The hummingbirds could see purple, ultraviolet+green, ultraviolet+red and ultraviolet+yellow, the researchers confirmed, according to the press release.

University of Chicago evolutionary biologist Trevor Price, who was not involved with the research, told National Geographic that the findings marked a “big step forward” for understanding how birds and other animals see.

“We’re really only beginning to scratch the surface in our understanding of color vision in animals,” he said.

The scientists think the birds use their enhanced color vision to locate a wide variety of plants for nectar. They found that the birds would be able to distinguish nonspectral colors in 30 percent of birds’ plumage and 35 percent of plants from a database.
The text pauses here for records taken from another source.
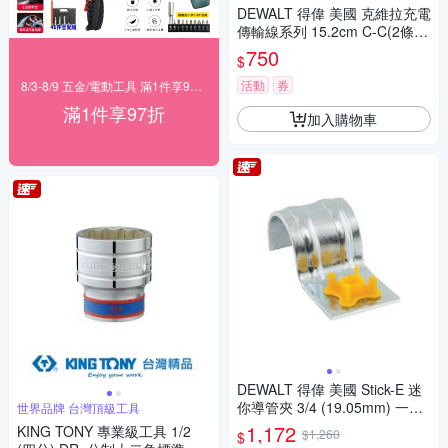
DEWALT 得偉 美國 克維拉充電
傳輸線系列 15.2cm C-C(2條
裝) (DXMA1310855E)
750
$
活動
券
8/3-8/9 五金/電動工具 滿1件享97折！
滿1件享97折
加入購物車
DEWALT 得偉 美國 Stick-E 迷
你導管夾 3/4 (19.05mm) 一盒/
世界品牌 台灣頂級工具
100入 (DFD405334R)
1,172
KING TONY 專業級工具 1/2
$1,260
$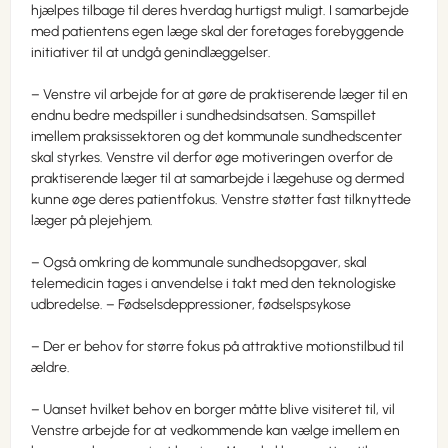
hjælpes tilbage til deres hverdag hurtigst muligt. I samarbejde
med patientens egen læge skal der foretages forebyggende
initiativer til at undgå genindlæggelser.
– Venstre vil arbejde for at gøre de praktiserende læger til en
endnu bedre medspiller i sundhedsindsatsen. Samspillet
imellem praksissektoren og det kommunale sundhedscenter
skal styrkes. Venstre vil derfor øge motiveringen overfor de
praktiserende læger til at samarbejde i lægehuse og dermed
kunne øge deres patientfokus. Venstre støtter fast tilknyttede
læger på plejehjem.
– Også omkring de kommunale sundhedsopgaver, skal
telemedicin tages i anvendelse i takt med den teknologiske
udbredelse. – Fødselsdeppressioner, fødselspsykose
– Der er behov for større fokus på attraktive motionstilbud til
ældre.
– Uanset hvilket behov en borger måtte blive visiteret til, vil
Venstre arbejde for at vedkommende kan vælge imellem en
“The colors that we see in the fields of wildflowers at our study site, the wildflower capital of Colorado, are stunning to us, but just imagine what those flowers look like to birds with that extra sensory dimension,” co-author David Inouye of the University of Maryland and RMBL said in the press release.

The findings also have conservation implications.

“We are now studying how hummingbirds use color to find flowers and impress mates — and how these behaviors might be impacted by climate change,” Stoddard told CNN.